Catalog Browser: Hierarchical tree view of catalogs, schemas, and tables. Click to expand, double-click to insert into query.

Top Right Panel

Query Editor: Monaco-based SQL editor with multi-tab support, syntax highlighting, and autocomplete from catalog metadata.

Bottom Right Panel

Results Table: Paginated results display with column headers, data types, and row counts. Supports large result sets.

Backend Architecture

The SQL Editor uses several API routes that interface with Databricks SQL Statement Execution API and SQL Warehouses.

API Routes

RouteMethodDescription
/api/databricks/sql/executePOSTSubmit SQL statement for execution
/api/databricks/sql/status/{id}GETPoll for query status and results
/api/databricks/sql/cancel/{id}POSTCancel a running query
/api/databricks/warehousesGETList available SQL warehouses
/api/databricks/warehouses/{id}/startPOSTStart a stopped warehouse
/api/databricks/warehouses/{id}/stopPOSTStop a running warehouse

Query Execution Example

// Execute SQL statement
const executeQuery = async (sql: string, warehouseId: string) => {
  // Submit query (returns immediately with statement_id)
  const response = await fetch("/api/databricks/sql/execute", {
    method: "POST",
    headers: { "Content-Type": "application/json" },
    body: JSON.stringify({
      warehouse_id: warehouseId,
      statement: sql,
      wait_timeout: "0s", // Return immediately, poll for results
    }),
  });

  const { statement_id } = await response.json();

  // Poll for results
  const pollResults = async (): Promise<QueryResult> => {
    const status = await fetch(`/api/databricks/sql/status/${statement_id}`);
    const data = await status.json();

    switch (data.status.state) {
      case "SUCCEEDED":
        return {
          columns: data.manifest.schema.columns,
          rows: data.result.data_array,
          rowCount: data.manifest.total_row_count,
        };
      case "FAILED":
        throw new Error(data.status.error.message);
      case "RUNNING":
      case "PENDING":
        await new Promise(r => setTimeout(r, 1000));
        return pollResults();
      default:
        throw new Error(`Unknown state: ${data.status.state}`);
    }
  };

  return pollResults();
};

Warehouse Management

The SQL Editor includes controls for managing SQL Warehouses, allowing users to start stopped warehouses and monitor their status.

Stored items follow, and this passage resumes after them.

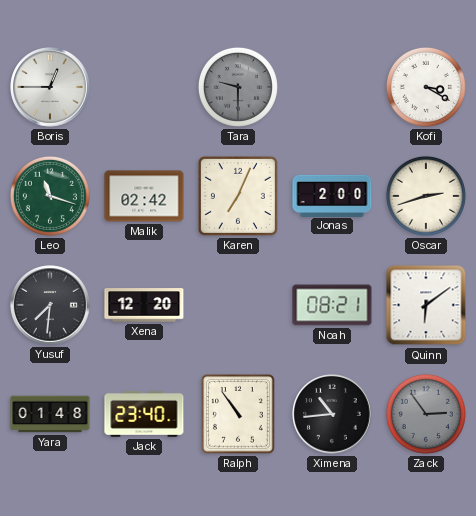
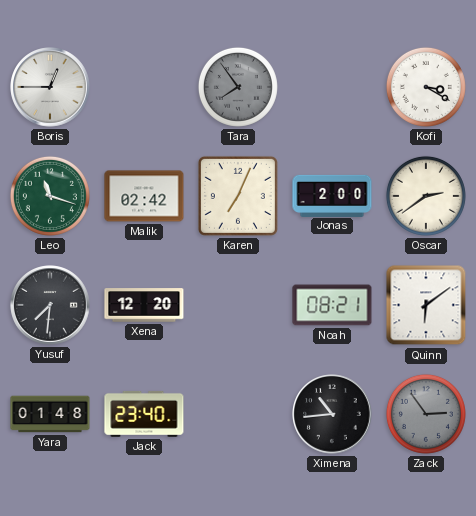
Tara: 9:30 -> 7:54
Oscar: 2:42 -> 2:39
Ralph: 10:54 -> none
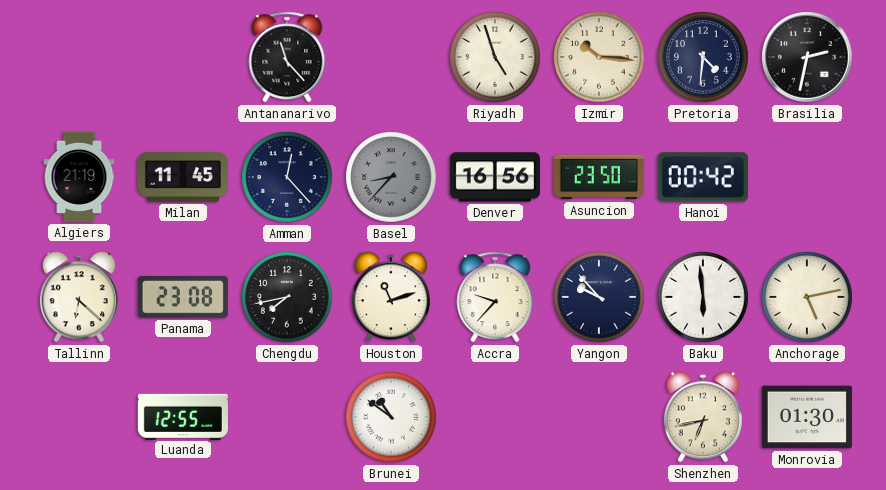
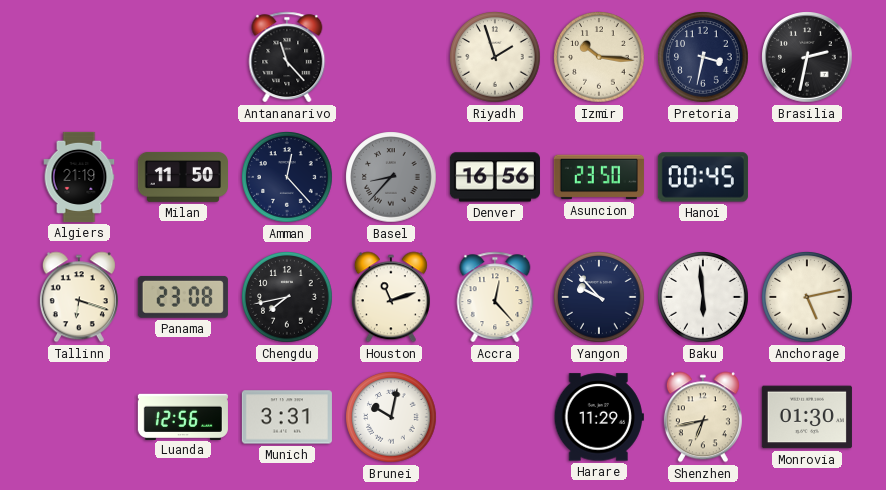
Riyadh: 4:57 -> 1:57
Pretoria: 4:31 -> 3:32
Milan: 11:45 -> 11:50
Hanoi: 00:42 -> 00:45
Tallinn: 6:22 -> 6:18
Accra: 9:37 -> 12:23
Luanda: 12:55 -> 12:56
Munich: none -> 3:31
Brunei: 10:51 -> 10:02
Harare: none -> 11:29
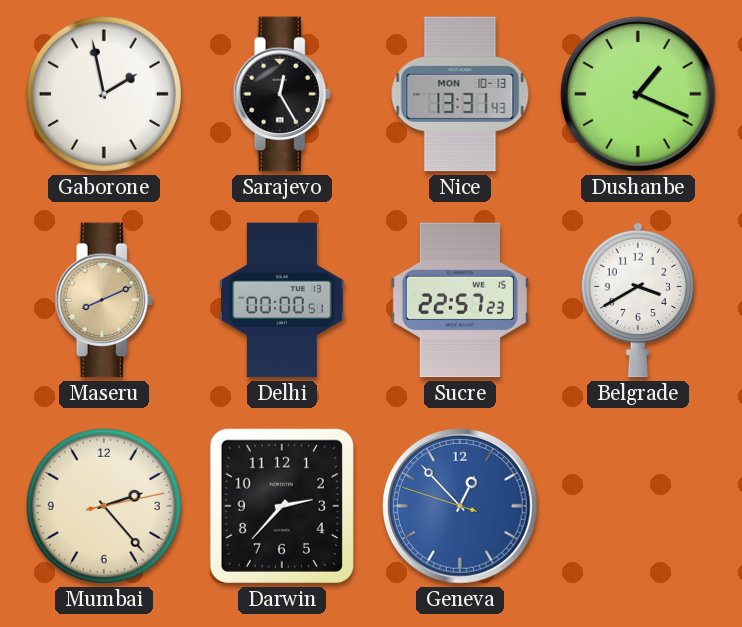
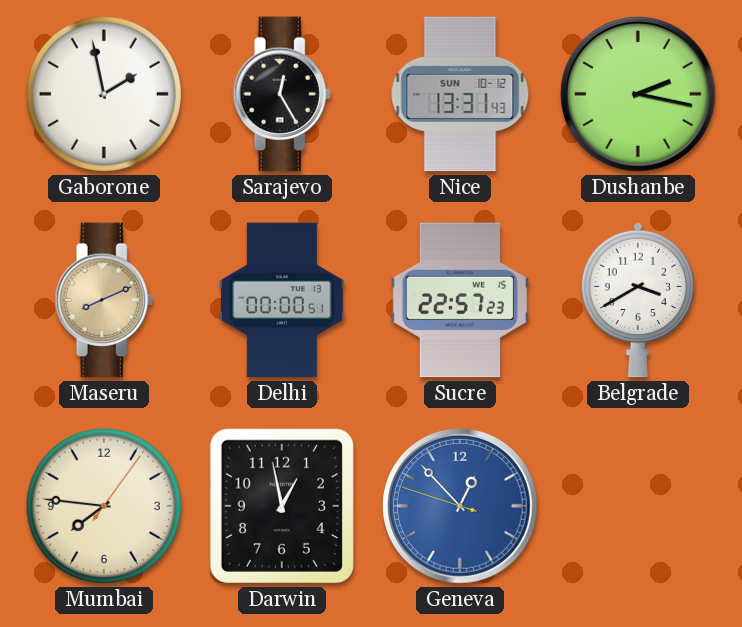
Nice date: MON 10-13 -> SUN 10-12
Dushanbe: 1:19 -> 2:17
Mumbai: 2:23 -> 7:46
Darwin: 2:37 -> 12:58
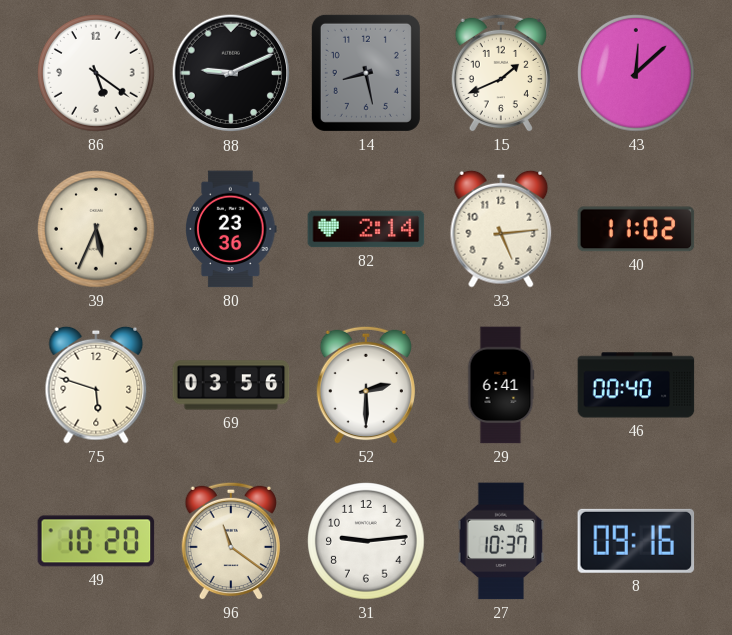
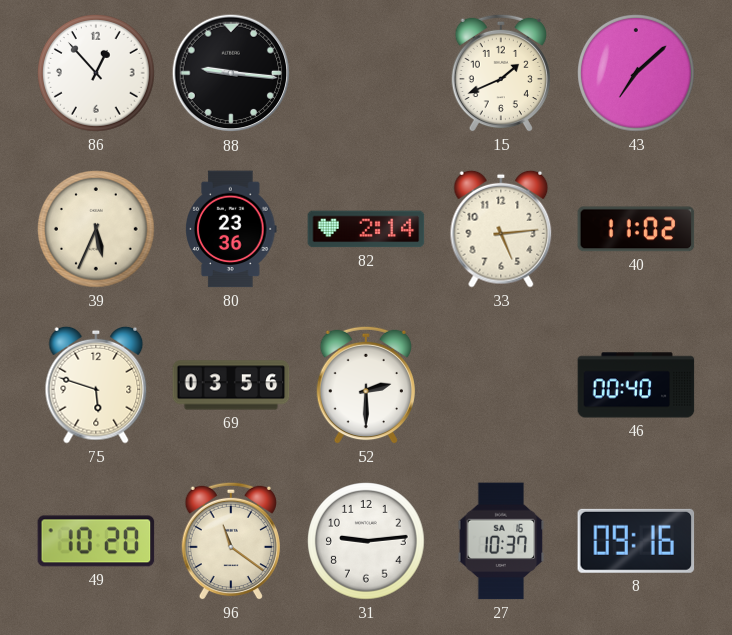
86: 5:21 -> 12:53
88: 9:11 -> 9:16
14: 8:28 -> none
43: 12:08 -> 7:08
29: 6:41 -> none
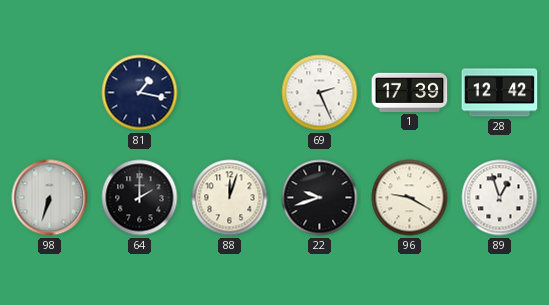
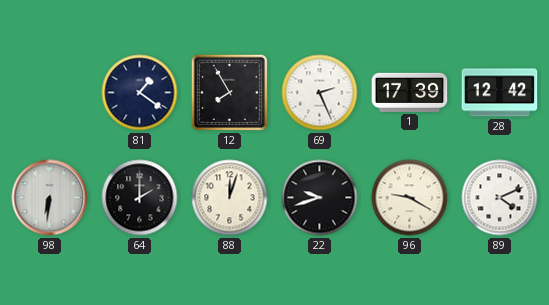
81: 1:17 -> 1:21
12: none -> 7:55
98: 6:33 -> 6:31
89: 12:57 -> 4:11
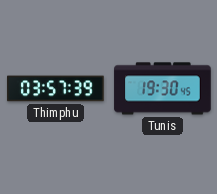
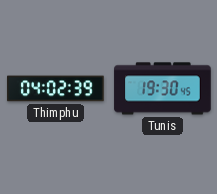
Thimphu: 03:57 -> 04:02
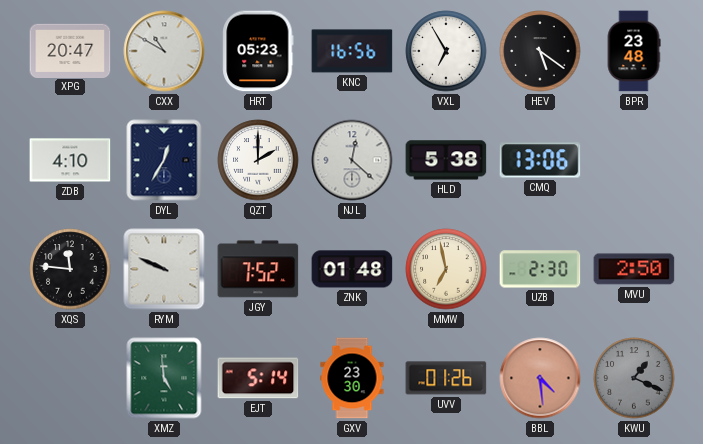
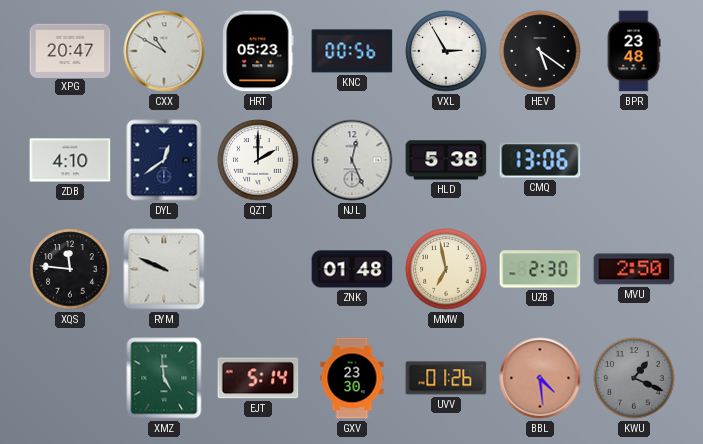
KNC: 16:56 -> 00:56
VXL: 6:55 -> 2:55
DYL: 12:35 -> 12:39
NJL: 12:22 -> 12:26
JGY: 7:52 -> none
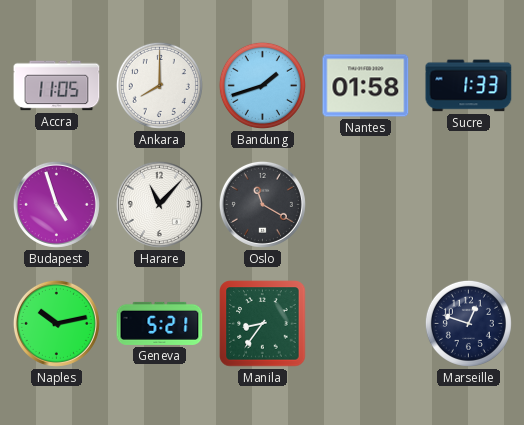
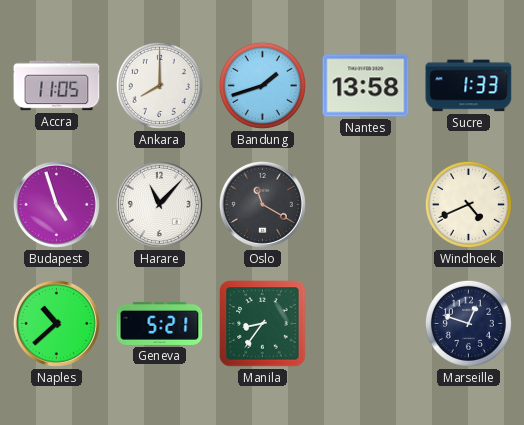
Nantes: 01:58 -> 13:58
Windhoek: none -> 4:41
Naples: 10:13 -> 10:38
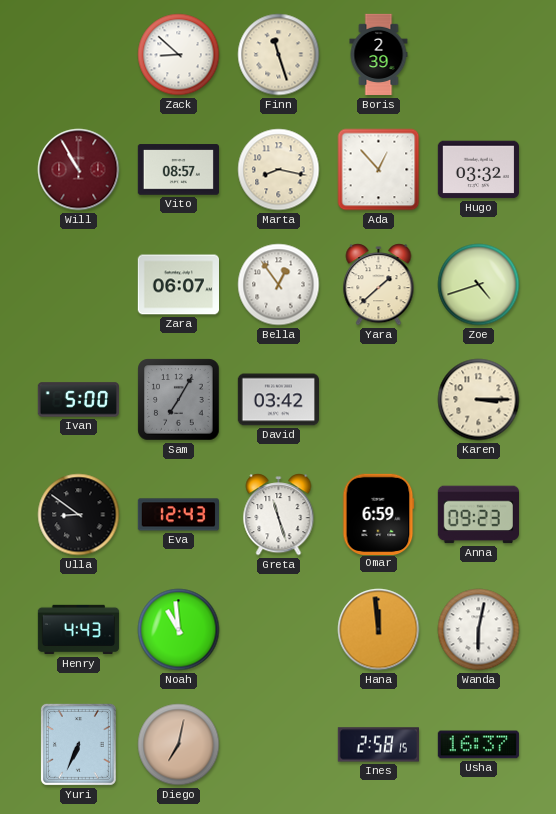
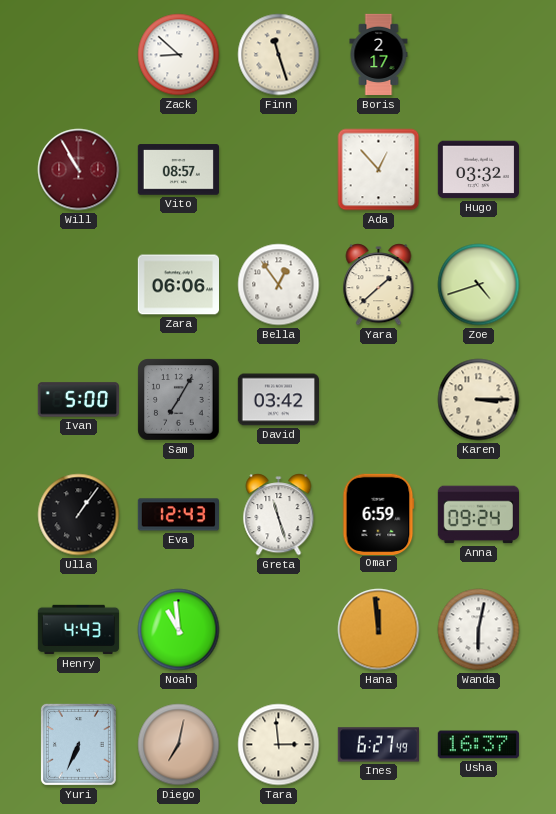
Boris: 2:39 -> 2:17
Marta: 8:17 -> none
Zara: 06:07 -> 06:06
Ulla: 8:51 -> 1:06
Anna: 09:23 -> 09:24
Tara: none -> 2:59
Ines: 2:58 -> 6:27
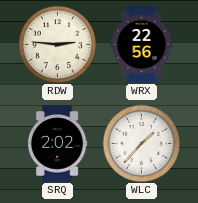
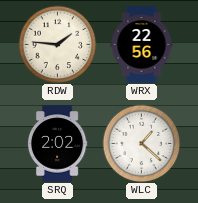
RDW: 2:46 -> 1:46
WLC: 1:37 -> 1:22
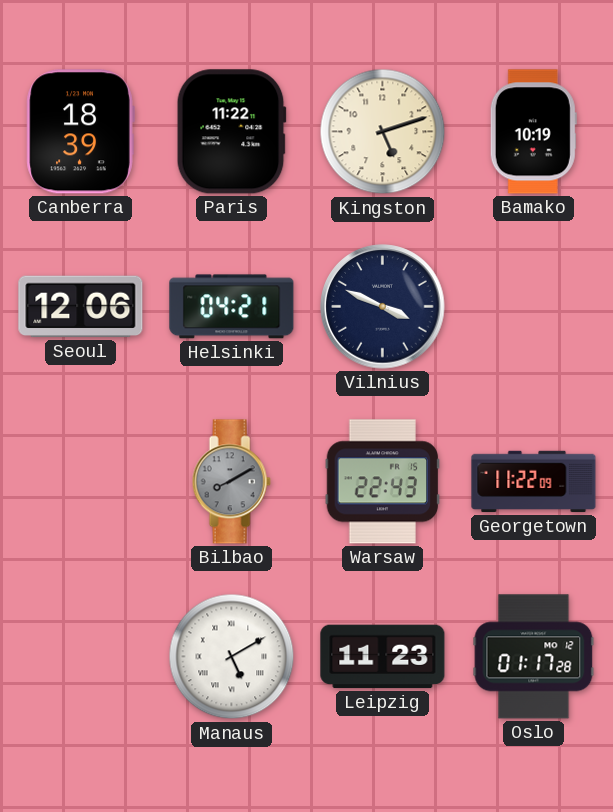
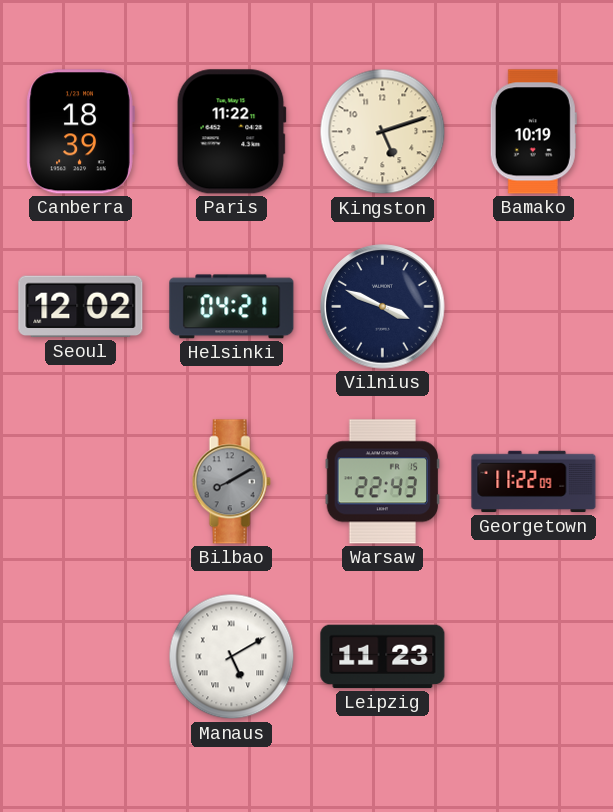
Seoul: 12:06 -> 12:02
Oslo: 01:17 -> none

// Warehouse selector with status and controls
function WarehouseSelector({ onSelect }) {
  const { data: warehouses } = useQuery({
    queryKey: ["warehouses"],
    queryFn: () => fetch("/api/databricks/warehouses").then(r => r.json()),
    refetchInterval: 10000, // Poll every 10 seconds for status updates
  });

  const startMutation = useMutation({
    mutationFn: (id: string) =>
      fetch(`/api/databricks/warehouses/${id}/start`, { method: "POST" }),
    onSuccess: () => queryClient.invalidateQueries(["warehouses"]),
  });

  return (
    <Select onValueChange={onSelect}>
      {warehouses?.map(wh => (
        <SelectItem key={wh.id} value={wh.id}>
          <span>{wh.name}</span>
          <Badge variant={wh.state === "RUNNING" ? "success" : "secondary"}>
            {wh.state}
          </Badge>
          {wh.state === "STOPPED" && (
            <Button size="sm" onClick={() => startMutation.mutate(wh.id)}>
              Start
            </Button>
          )}
        </SelectItem>
      ))}
    </Select>
  );
}

Enhancement Opportunities

The SQL Editor can be extended with additional features to improve productivity and collaboration.

Query History

Persist executed queries with timestamps, execution time, and row counts for easy re-running and analysis of past queries.

Saved Queries

Allow users to save, name, and organize frequently-used queries into folders for quick access and sharing.

Result Export

Export query results to CSV, Excel, or JSON formats for external analysis, reporting, and sharing with stakeholders.

Query Scheduling

Schedule queries to run at specific times or intervals with result delivery via email, Slack, or webhook.

Query Explain

Show query execution plans with cost estimates to help users optimize their queries before running.

Result Visualization

Add charting capabilities to visualize query results directly in the editor without external tools.